The HR manager smiled slightly and said:

 "Welcome to Mirage Hotel, where you'll find your dreams and comfort."

I faked a smile and replied with calm confidence, "I'm sure we'll achieve great things together."

Here I am, in the present moment. The guard recognized me — he barely changed his expression, even when I tried to be friendly. They say you should win everyone in your work environment, but honestly, it's easier to spend an eight-hour shift without caring for anyone… just doing and going. Each time I make friends, it ends badly. This time will be different. I'll be normal — I'll force myself. No one here knows who I really am. Probably not even me. No… I won't fall again. I deny what happened before. It can't be true. With that deep emotional yet conscious conflict, I stepped into the locker room.

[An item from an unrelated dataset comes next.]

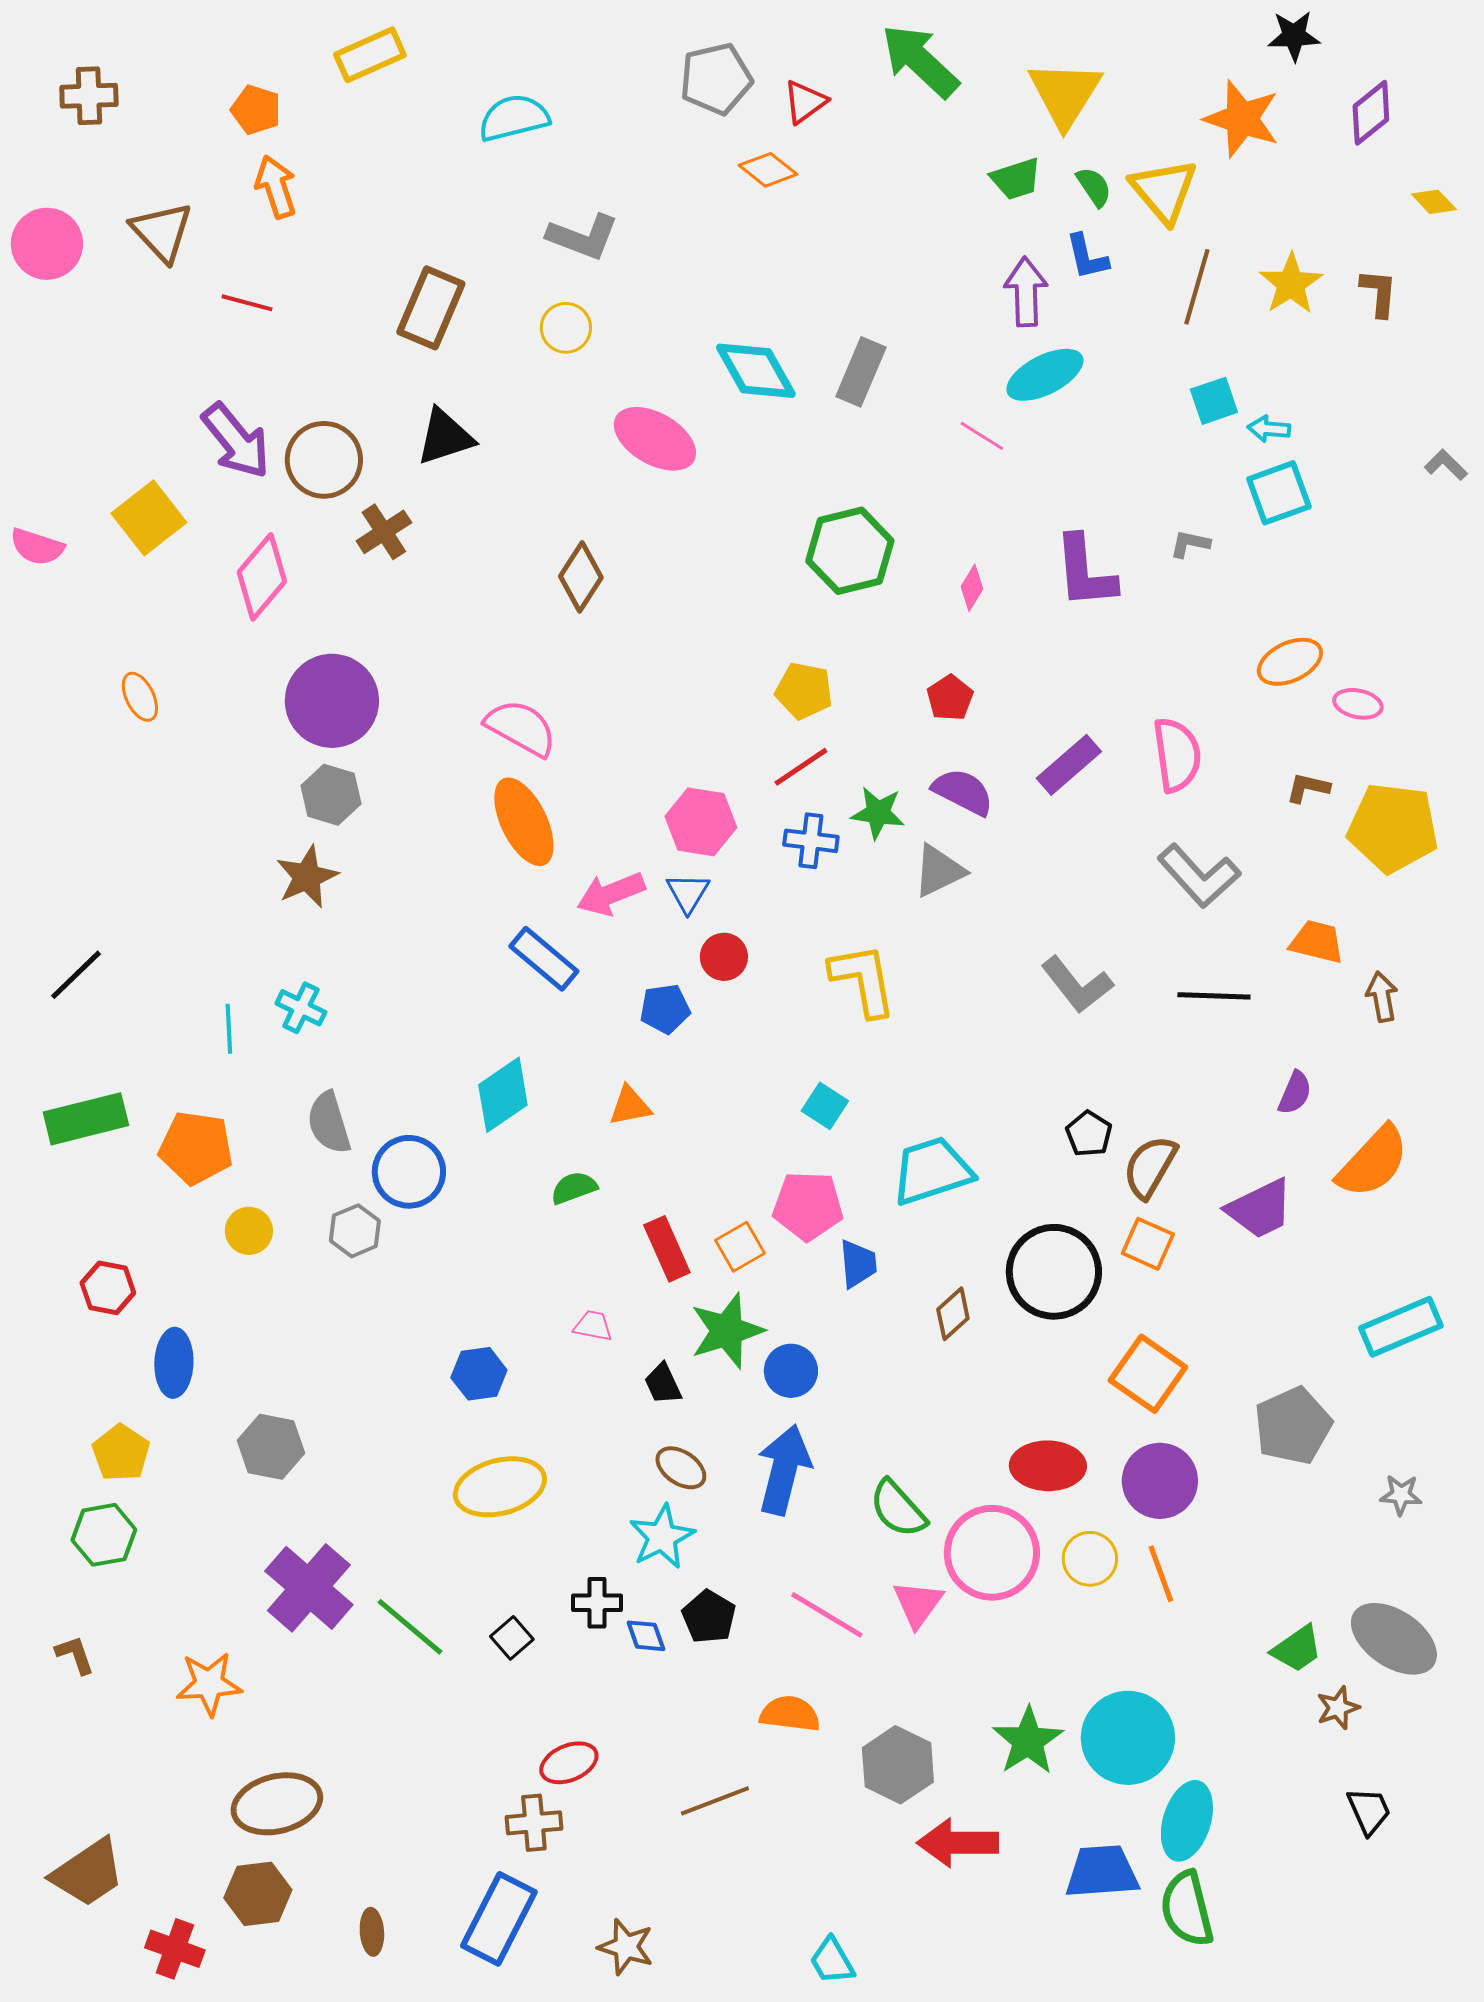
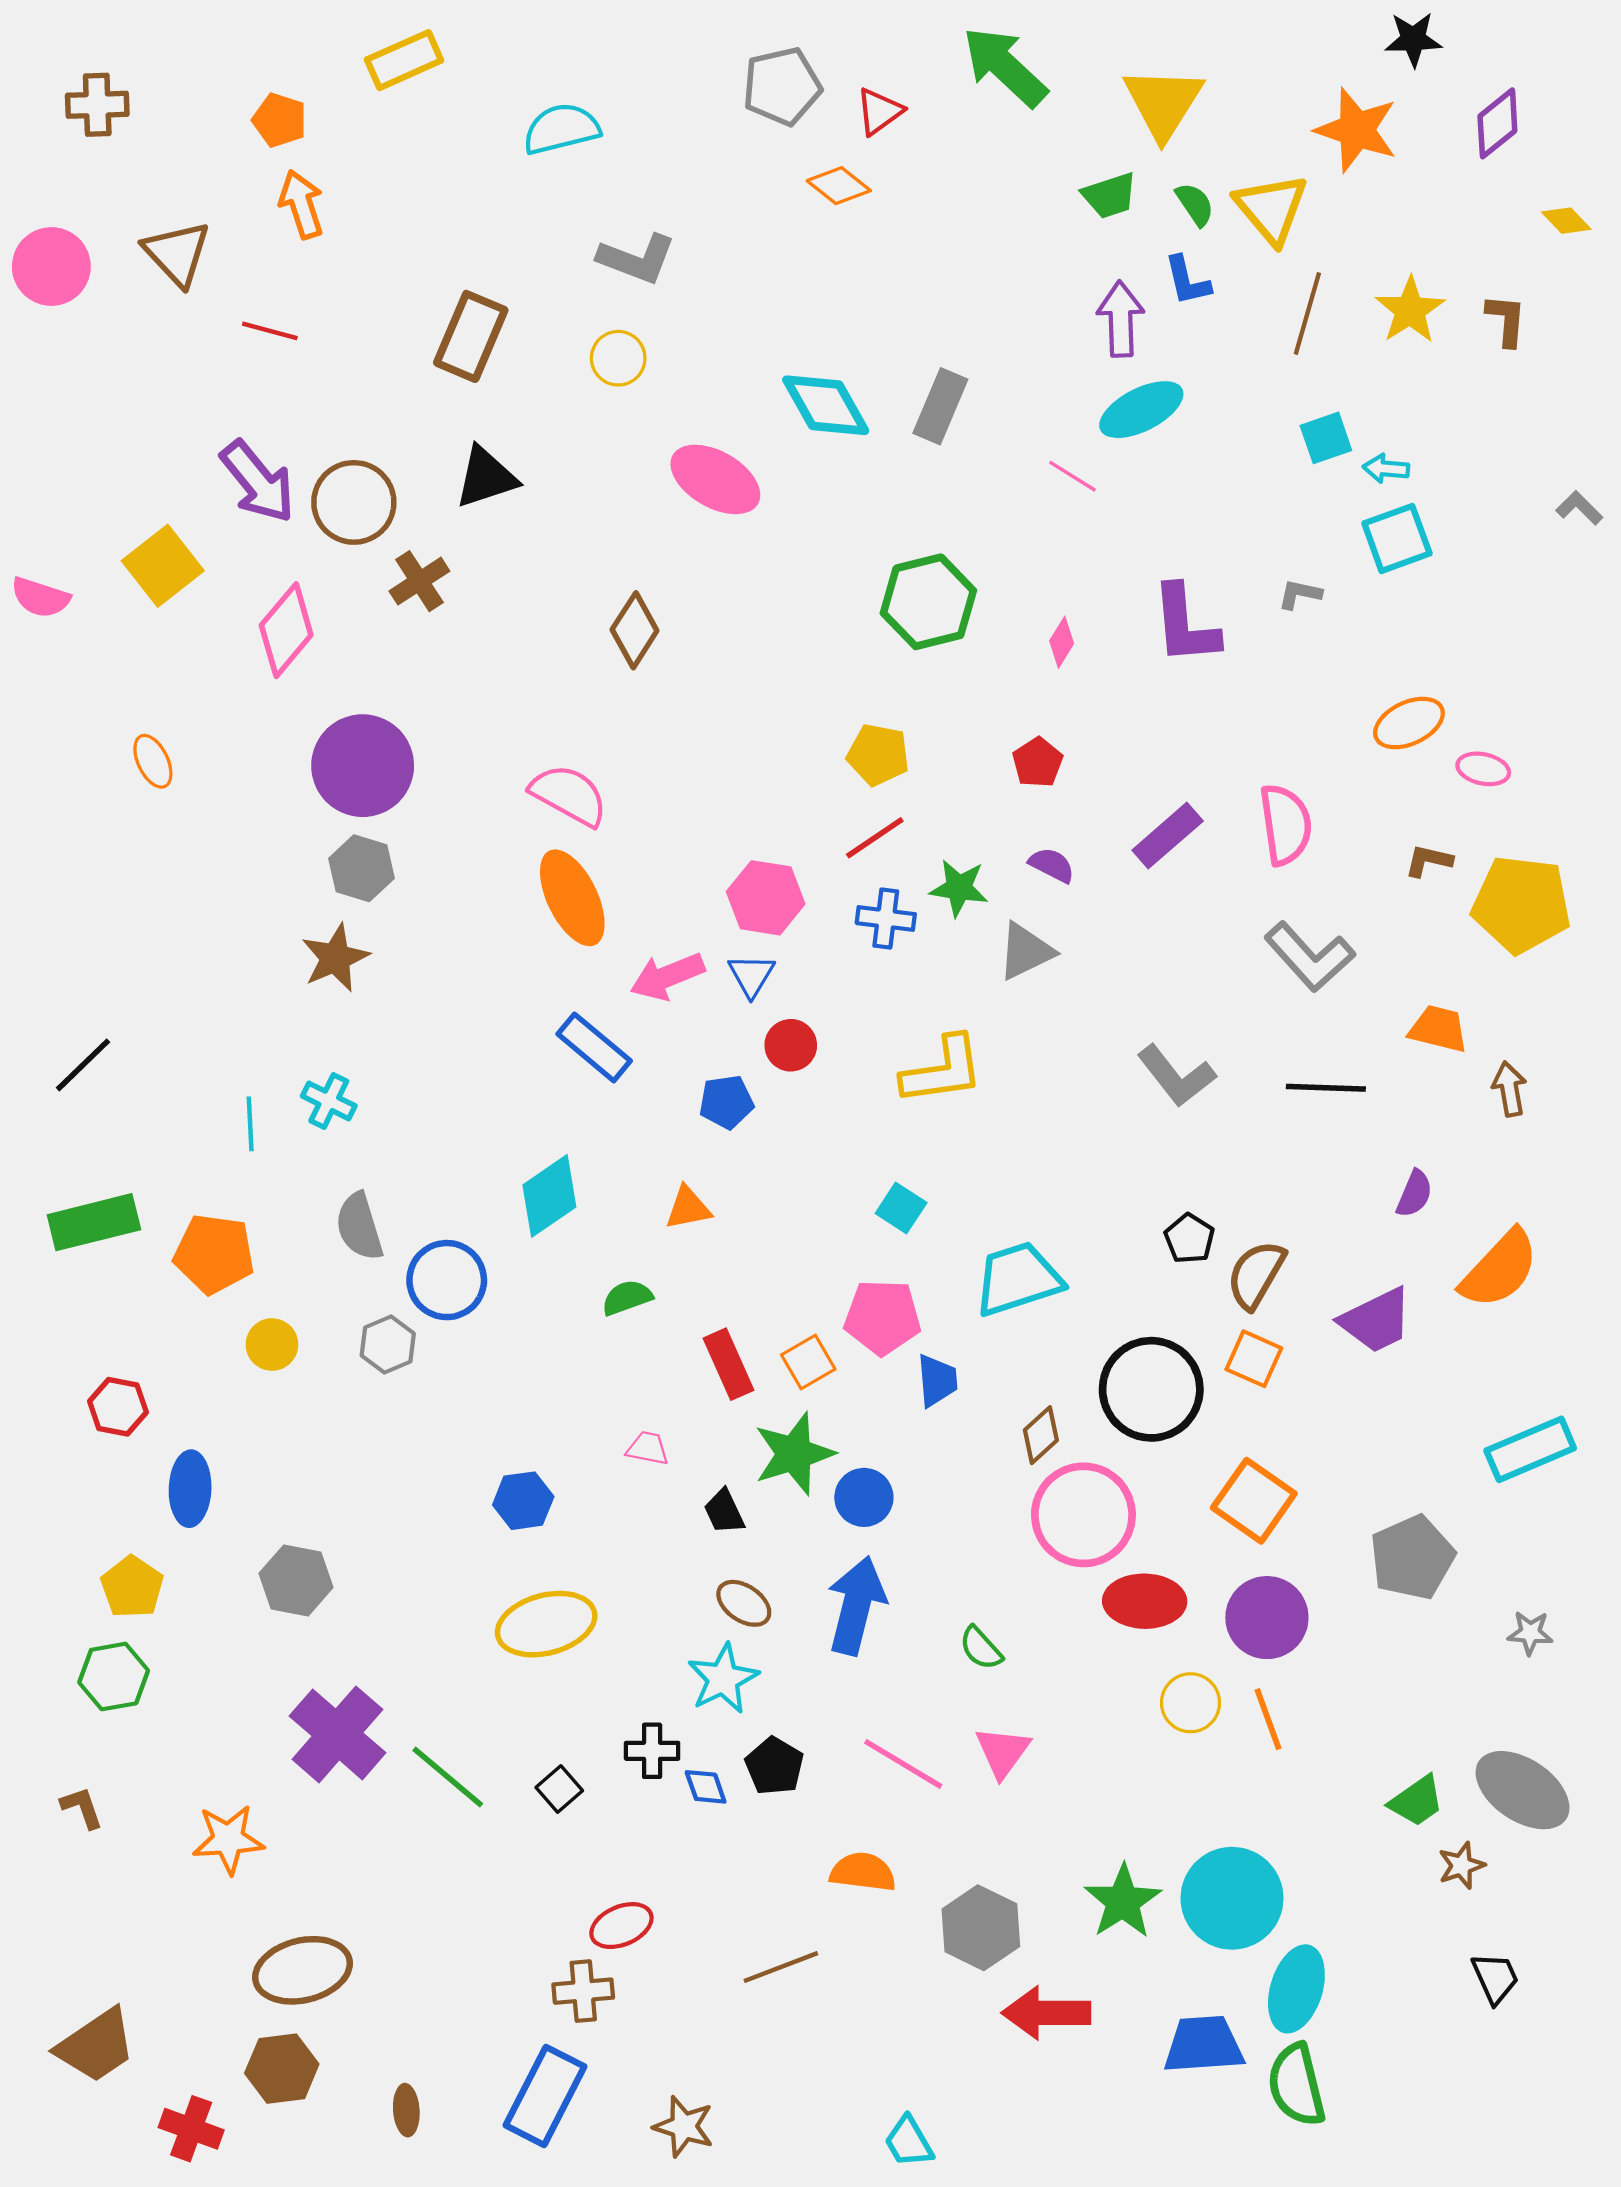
purple semicircle: (963, 792) -> (1052, 865), size x0.7
yellow L-shape: (863, 980) -> (943, 1070), turned 92
green semicircle: (898, 1509) -> (981, 1648), size x0.7
pink circle: (992, 1553) -> (1083, 1515), moved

I changed, sprayed some deodorant, fixed my dry wavy hair, and practiced my professional fake smile. Time to meet my work colleagues. Although I'm not open for relationships yet, it still hurts deep in my roots. But at least it will be good to share my core empty presence with other lost souls like mine. Places gather similar people — is it the case here? I see old used gums… refreshing. I remembered my childhood, my primary school days, when they bullied me using gum in my hair. My own part could be my own enemy. Should I cut it off, or should I find my lost pieces? Enough unreal questions, Ethan. Now go back to reality.

I pinched my cheek, slapped my face, and used the old tap to wash my face. The cold metallic water felt like ice. Now I'm 99% ready. I feel good about this Mirage Hotel. My dream will start here… or at least, that's what I thought.

Me, Ethan Dayman — the night shift receptionist.